What's in a Name?: Diagnosis, Attachment, Identification and the Limits of Personal Adaptation

Diagnosis is the name of the method with which applied humanist sciences use to locate the cause of illness and dis-ease. Not all formulae of diagnosis and nosology, however, are the same as each is based upon a number of individual, biological, social, etc. presuppositions. Positivistic practitioners such as psychiatrists would me more likely to use the Diagnostic and Statistical Manual of Mental Disorders while more dialectically oriented psychotherapist practitioners would likely use the Psychodynamic Diagnostic Manual. While sometimes the goals these two forms of therapeutic intervention have can be very similar, ie. the removal of behaviors that somehow inhibit the maximum functioning of the individual, the means with which they achieve such results can be quite different. The former focuses on the disbursement of prescription medications that is in humankind’s long history relatively new, while the latter seeks to process traumas and develop psychic resources to assist them live more powerfully in the present. The recognition of this divide is not new, but was recognized in a slightly different context long ago by German proto-psychologist Freidrich Nietzsche. He emphatically stated that the notion of Being propounded by the positivists was a fiction and that the true foundation of modern humanistic knowledge rested upon a philosophy of Becoming.

If thus far the point I’m making seems rather abstract, let me give some examples. In The Mindbody Prescription: Healing the Body, Healing the Pain by Dr. John Sarno the author, a renowned health-care practitioner and professor of medicine at NYU describes how many of the purported problems with back pain that people have emerge not from genetic abnormalities or physical traumas but are psychological in origin.
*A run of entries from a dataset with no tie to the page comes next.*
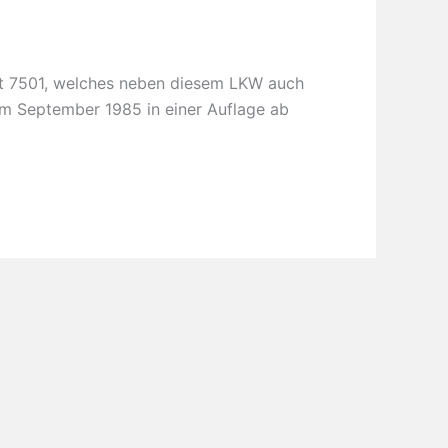
et 7501, welches neben diesem LKW auch
im September 1985 in einer Auflage ab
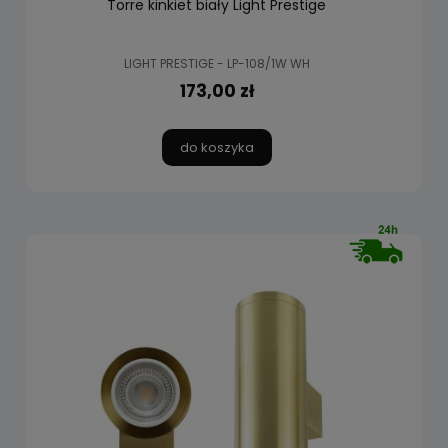
Torre kinkiet biały Light Prestige
LIGHT PRESTIGE - LP-108/1W WH
173,00 zł
do koszyka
Layman believe the doctors as they are invested with expert authority on the physical functioning of the body, even though they may be fully away of the mindbody connection. As Dr. Sarno has studied both subjects and practiced with thousands of patients, he is able to state without reservation that stress, psychic tension and emotional turmoil harden into the body via ischemia and Tension Mytosis Syndrome (TMS) and lead to the variety of illnesses various called slipped disks, joint pains, generalized back pain and other problems. The cure, according to Dr. Sarno, is first to repudiate the structural diagnosis provided by the doctors and then to begin a process of self-interrogation in order to find the emotional cause and means of moving the stuck mindbody energy. Such a therapeutic course is helpful to the body’s attempts at signaling the mind that something is wrong and need not be limited to physical considerations. Indeed, intra- and inter-personal problems as well can benefit from a similar process of diagnosis, de-attachment from prevalent (usually positivistic) prognostications and re-identification.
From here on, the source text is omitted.